The Claude Thornhill feature and a whole mix of swing and jazz from live 1930s-50s radio. Read the full play list below.
The last hour of the mix is ALL VINYL.
CLAUDE THORNHILL
This week I’m quoting the wiki article on Claude Thornhill. Usually I write a bio based on different sources, but I’m short of time this week recording a new album for the Greg Poppleton band with the Billion Dollar Quartet.
“Claude Thornhill (August 10, 1908 – July 1, 1965) was an American pianist, arranger, composer, and bandleader. He composed the jazz and pop standards “Snowfall” and “I Wish I Had You”.
CON
As a youth, he was recognized as an extraordinary talent and formed a traveling duo with Danny Polo, a musical prodigy on the clarinet and trumpet from nearby Clinton, Indiana. As a student at Garfield High School in Terre Haute, he played with several theater bands. Thornhill entered the Cincinnati Conservatory of Music at the age of 16.
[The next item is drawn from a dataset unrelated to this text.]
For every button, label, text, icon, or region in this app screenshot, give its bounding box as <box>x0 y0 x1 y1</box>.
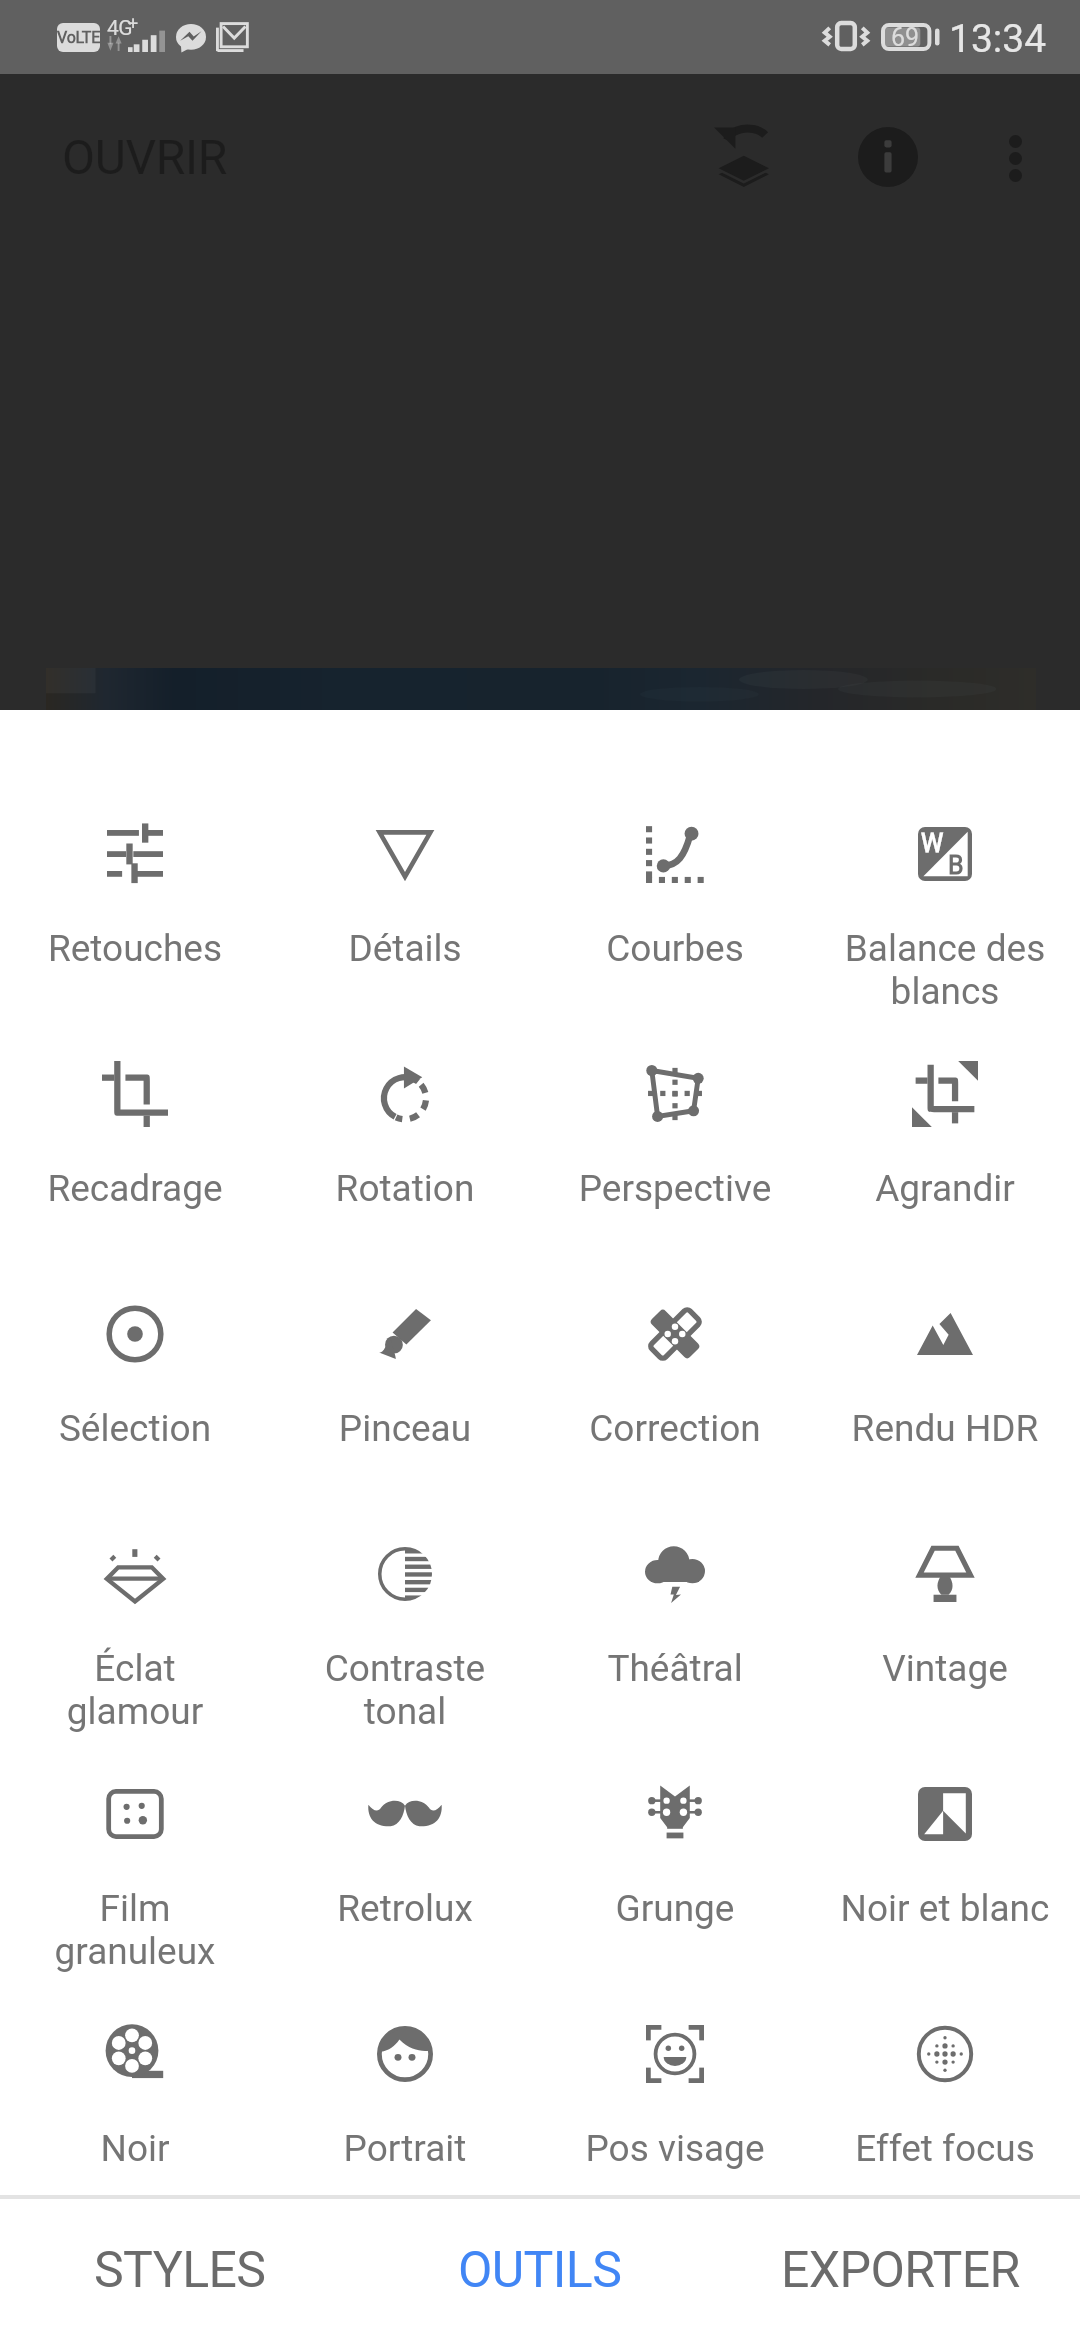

That same year he and clarinetist Artie Shaw started their careers at the Golden Pheasant in Cleveland, Ohio, with the Austin Wylie Orchestra. Thornhill and Shaw went to New York together in 1931. Thornhill went to the West Coast in the late 1930s with the Bob Hope Radio Show and arranged for Judy Garland in Babes in Arms. In 1935, he played on sessions with Glenn Miller, including “Solo Hop”, which was released on Columbia Records. He also played with Paul Whiteman, Benny Goodman, Ray Noble, and Billie Holiday. He arranged “Loch Lomond” and “Annie Laurie” for Maxine Sullivan.
ORK
In 1939 he founded the Claude Thornhill Orchestra. Danny Polo was his lead clarinet player. Although the Thornhill band was a sophisticated dance band, it became known for its superior jazz musicians and for Thornhill’s and Gil Evans’s arrangements. The band played without vibrato so that the timbres of the instruments could be better appreciated. Thornhill encouraged the musicians to develop cool-sounding tones. The band was popular with both musicians and the public. Miles Davis’s Birth of the Cool nonet was modeled in part on Thornhill’s sound and unconventional instrumentation. The band’s most successful records were “Snowfall”, “A Sunday Kind of Love”, and “Love for Love”.
Thornhill was playing at the Paramount Theater in New York for $10,000 a week in 1942 when he enlisted in the U.S. Navy. As chief musician, he performed shows across the Pacific Theater with Jackie Cooper as his drummer and Dennis Day as his vocalist.
LIB
In 1946, he was discharged from the Navy and reunited his ensemble. Danny Polo, Gerry Mulligan, and Barry Galbraith returned with new members, Red Rodney, Lee Konitz, Joe Shulman, and Bill Barber. In the mid 1950s, Thornhill was briefly Tony Bennett’s musical director. He offered his big band library to Gerry Mulligan when Mulligan formed the Concert Jazz Band, but Gerry regretfully declined the gift, since his instrumentation was different. A large portion of his extensive library of music is currently held by Drury University in Springfield, Missouri.
Thornhill died of a heart attack in Caldwell, New Jersey, at the age of 56. In 1984, he was posthumously inducted into the Big Band and Jazz Hall of Fame.”
VIDEO OF THE WEEK
A tour-de-corn from 1942 with Claude Thornhill, his piano, and his orchestra. Vocals by the Snowflakes including future bop singer with Dave Lambert, Buddy Stewart. (You can hear Dave Lambert and Buddy Stewart bop duets live in 1949 with Charie Parker on the 21 August Phantom Dancer).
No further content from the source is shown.